**What you have to do:**
Copy out all lines of the records in which the word "https" appears.
─── Information given ───
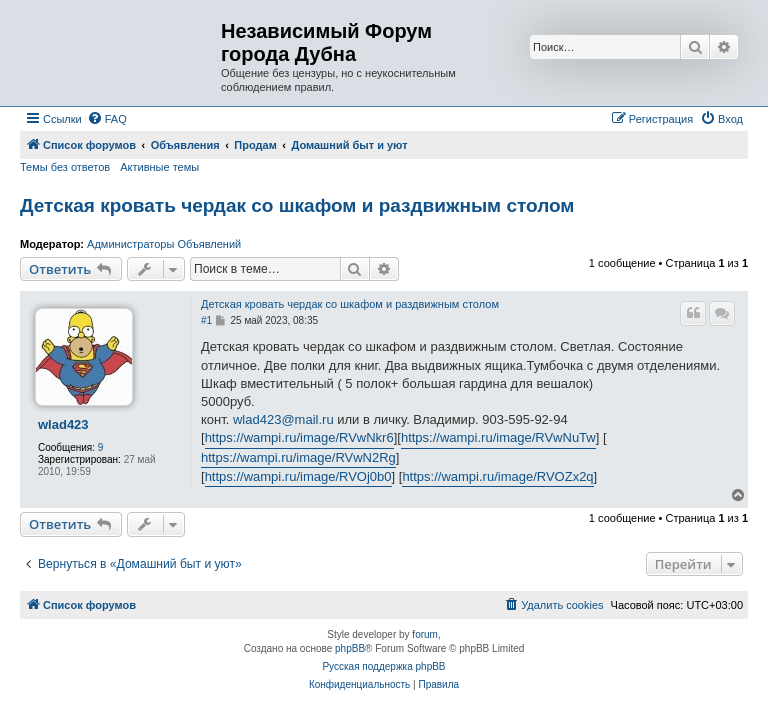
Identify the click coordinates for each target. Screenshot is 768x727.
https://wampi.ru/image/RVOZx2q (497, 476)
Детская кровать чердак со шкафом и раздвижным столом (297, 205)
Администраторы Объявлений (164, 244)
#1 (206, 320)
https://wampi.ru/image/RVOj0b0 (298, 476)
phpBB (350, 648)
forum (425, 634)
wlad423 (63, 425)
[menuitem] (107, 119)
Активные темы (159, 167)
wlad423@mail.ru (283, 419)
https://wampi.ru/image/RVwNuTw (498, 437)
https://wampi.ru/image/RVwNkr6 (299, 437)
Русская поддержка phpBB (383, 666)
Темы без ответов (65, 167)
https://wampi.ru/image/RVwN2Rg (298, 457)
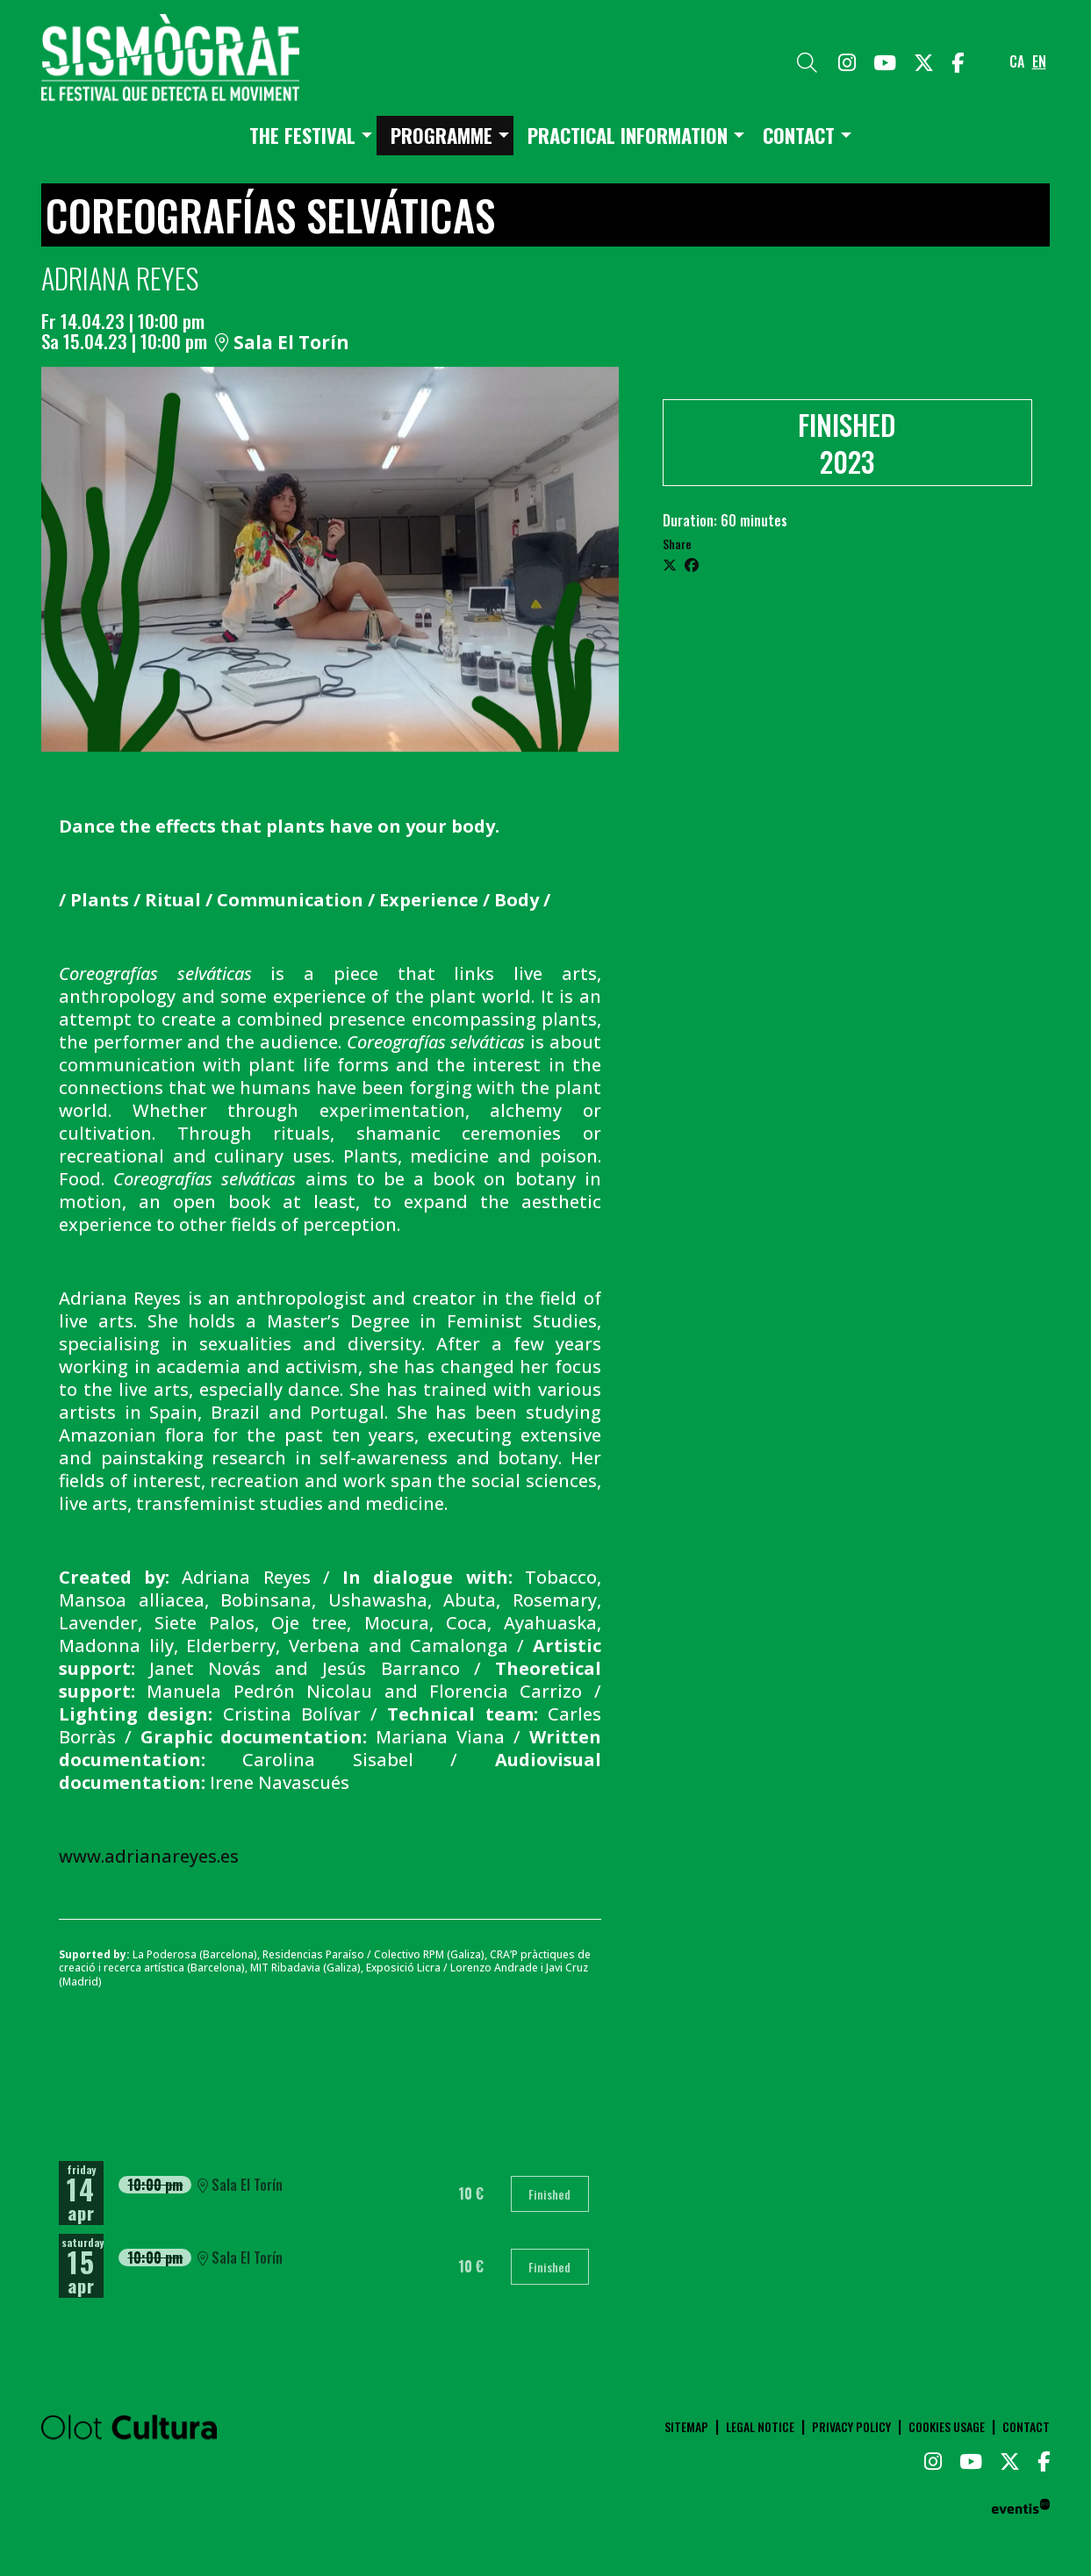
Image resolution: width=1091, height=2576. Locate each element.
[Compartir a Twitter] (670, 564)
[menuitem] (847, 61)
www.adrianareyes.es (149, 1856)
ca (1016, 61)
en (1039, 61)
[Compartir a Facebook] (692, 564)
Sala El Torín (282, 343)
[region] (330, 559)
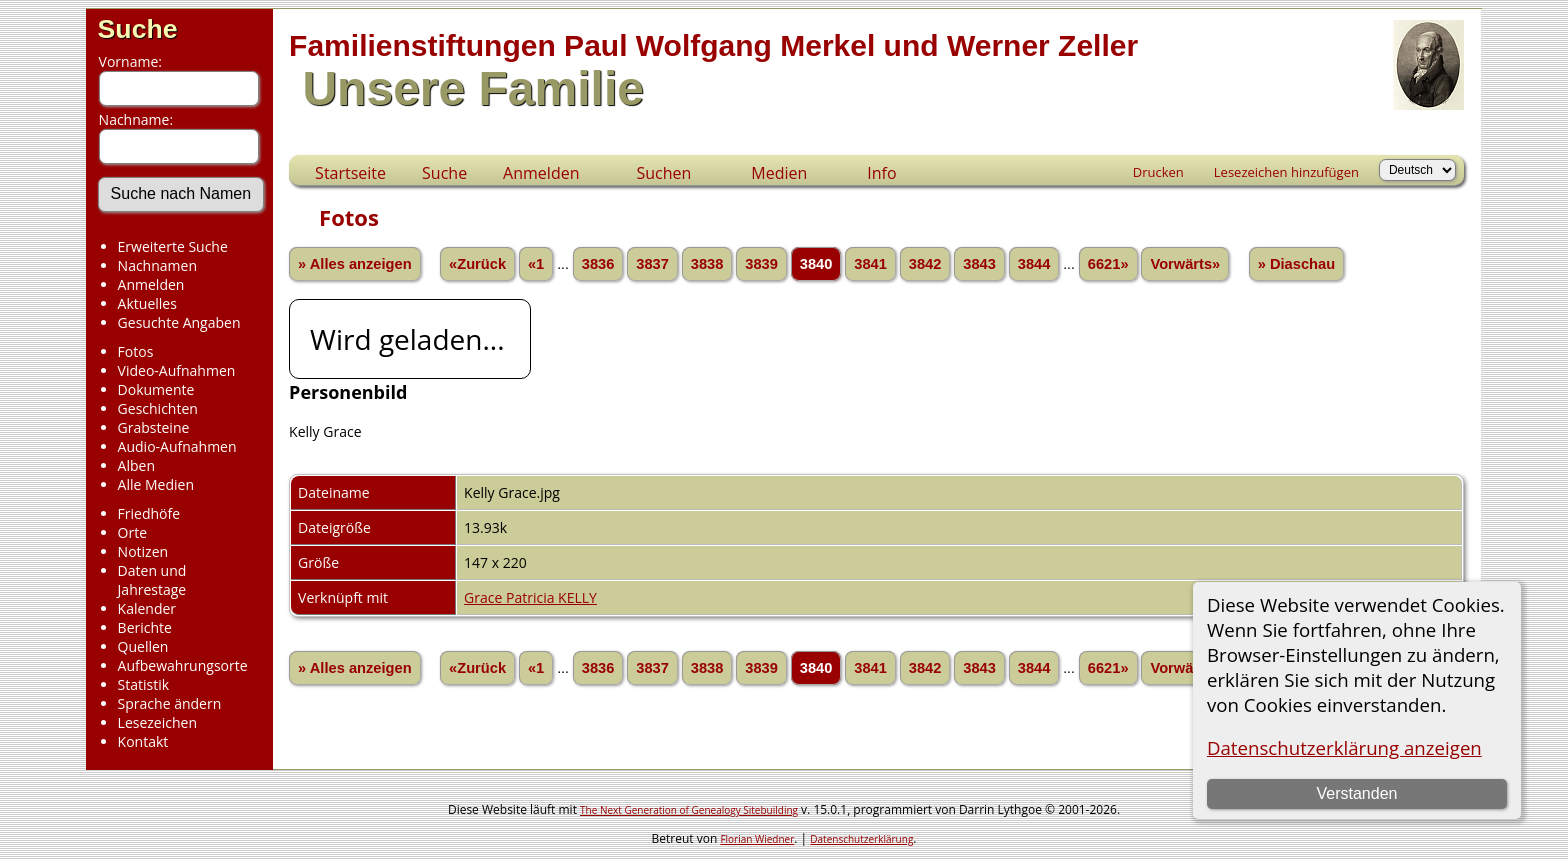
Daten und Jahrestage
───
**Response to the task:**
https://wampi.ru/image/RVOZx2q (497, 476)
https://wampi.ru/image/RVOj0b0 (298, 476)
https://wampi.ru/image/RVwNuTw (498, 437)
https://wampi.ru/image/RVwNkr6 (299, 437)
https://wampi.ru/image/RVwN2Rg (298, 457)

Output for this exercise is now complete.